Farmed salmon presents other problems, too, Ms. Dianto and other environmentalists say, citing environmental degradation at farms in which thousands of fish are stocked in floating ocean pens, their waste creating water pollution and sterile "dead zones" in the ocean. Other problems include overuse of antibiotics and salmon escapes into the wild, especially in the Atlantic. There, farmed salmon can spread disease and breed with wild salmon, causing a kind of genetic pollution.
Supporters of aquaculture claim farming salmon relieves pressure on wild fish stocks, but studies by the Pew Charitable Trusts have shown that two to three pounds of feeder fish are required to produce one pound of farmed salmon. The National Oceanic and Atmospheric Administration disputes those studies, however, claiming that just one pound of "feeder" fish is now required.
Currently, there's not much the U.S. can do to regulate salmon farming, since very little of it exists in this country except for a few farms off the coasts of Maine and Washington state. Most of the farmed salmon Americans eat, in fact, comes from overseas, 60 percent from Chile, 30 percent from Canada and about 5 percent from the U.S. and other sources.
Whole Foods gets most of its farmed salmon from Iceland, Ireland and the Shetland Islands, said Steve Parkes, a Whole Foods facility team leader in Gloucester, Mass., one of the company's three distribution centers. He says the company is satisfied that the growers are engaging in environmentally sound practices.
"The bottom line is that the husbandry has improved dramatically from even three to four years ago," he said.
Joe Benkovitz, president of Nordic Fisheries, handles Giant Eagle's seafood program, obtaining its farmed salmon from Chile. On a visit there several years ago to a farm operated by international giant Fjord Seafood, he said conditions were spotless.

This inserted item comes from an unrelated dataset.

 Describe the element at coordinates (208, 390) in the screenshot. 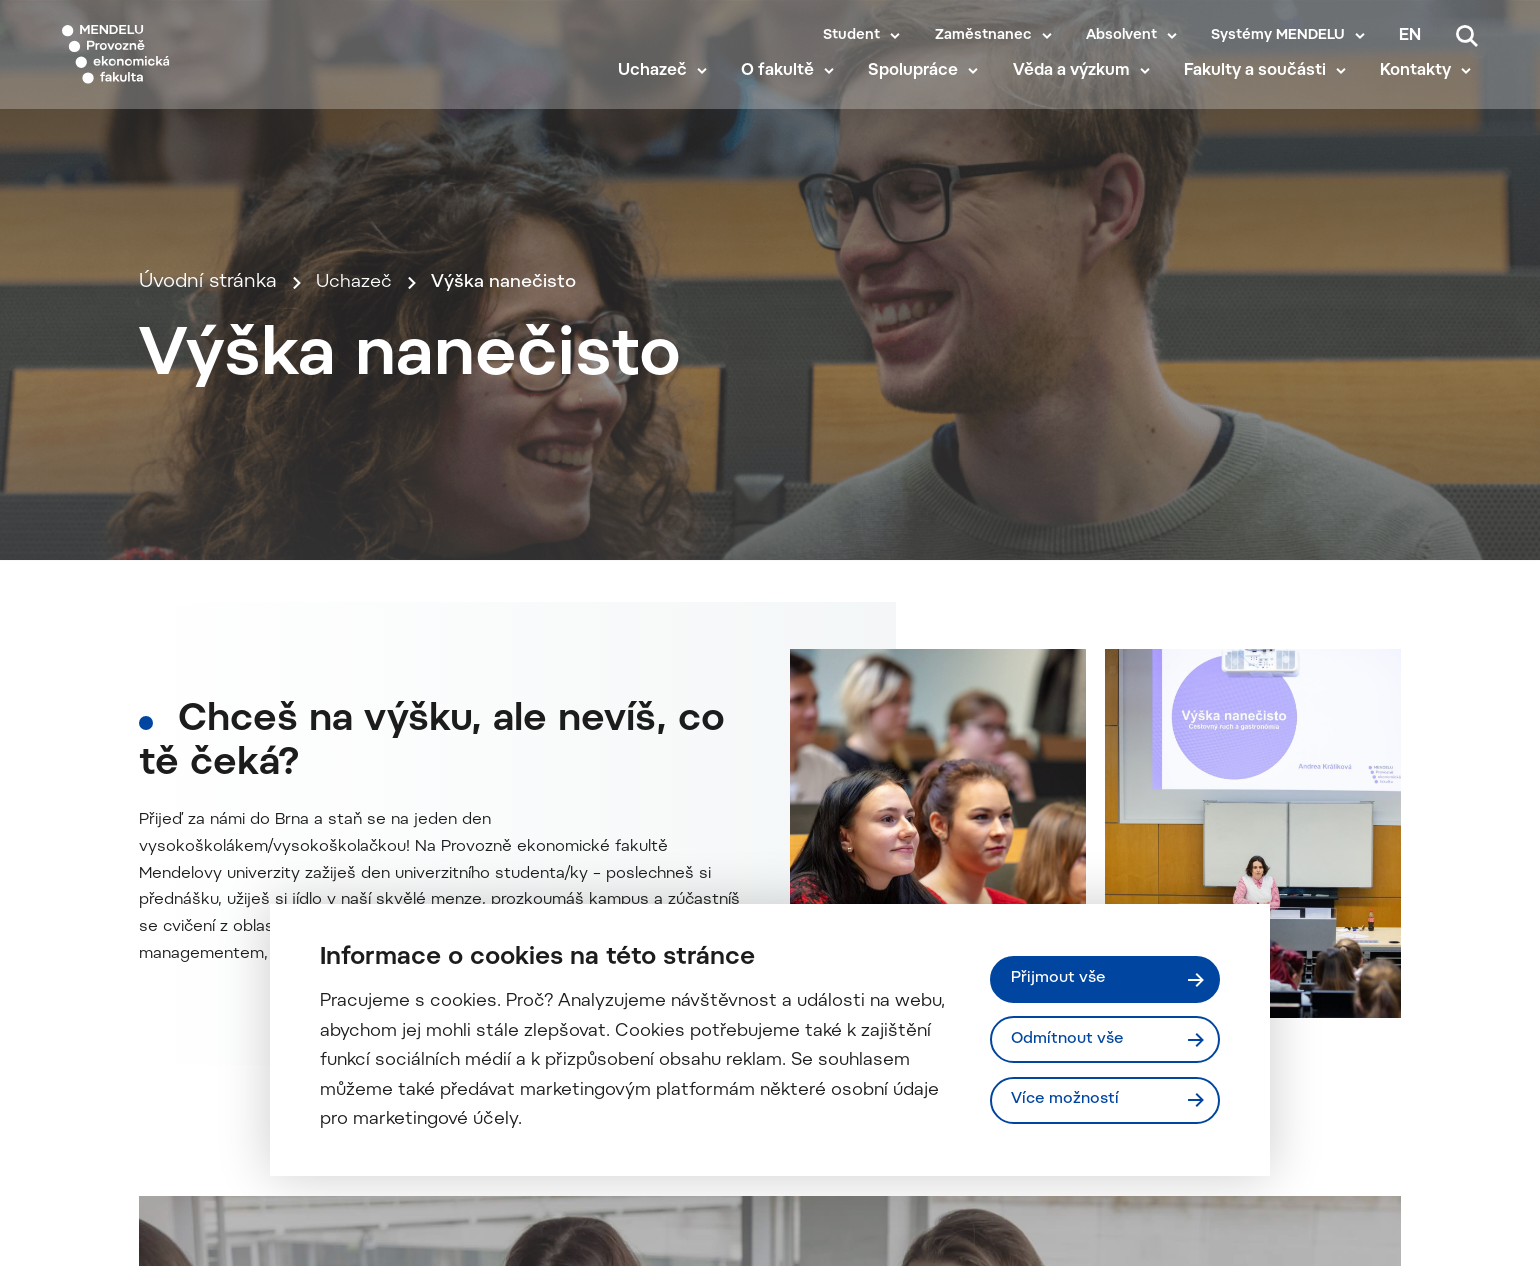

I see `Úvodní stránka` at that location.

"If I had gotten sick, I would have said don't take me to the hospital, take me to the salmon farm," he joked, adding more seriously that he believed that the industry has made "tremendous improvements" in the technology of harvesting salmon. His comments have been echoed by representatives of Chile's salmon farms, who note that fish pens are now placed in stronger currents to more effectively sweep away waste and that fish "escapes" into the wild have declined.

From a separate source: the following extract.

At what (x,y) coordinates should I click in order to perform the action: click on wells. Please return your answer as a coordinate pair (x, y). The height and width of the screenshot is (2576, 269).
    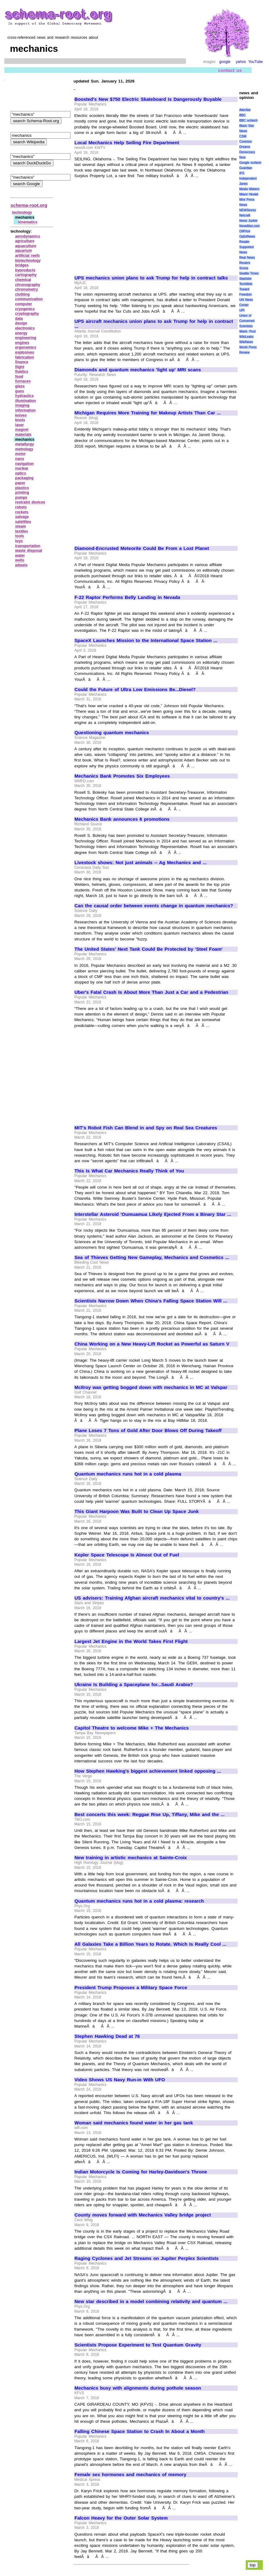
    Looking at the image, I should click on (19, 560).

Some environmental groups remain skeptical.
"Both the laws and the enforcement of the laws dealing with environmental issues are not as well-developed in Chile as in other salmon-producing companies," says Michael Hirshfield, chief scientist at Oceana, an international ocean protection organization.
"Other countries have experienced growing pains," acknowledged NOAA spokeswoman Susan Buchanan, adding that problems overseas just highlight the need for expanded aquaculture in this country.
"The U.S. can capitalize on the mistakes made by other countries that have led to environmental problems," she said. "In filling increasing demand, we might as well grow the supply ourselves, rather than importing what might not be up to par with U.S. standards. We need to get into this game."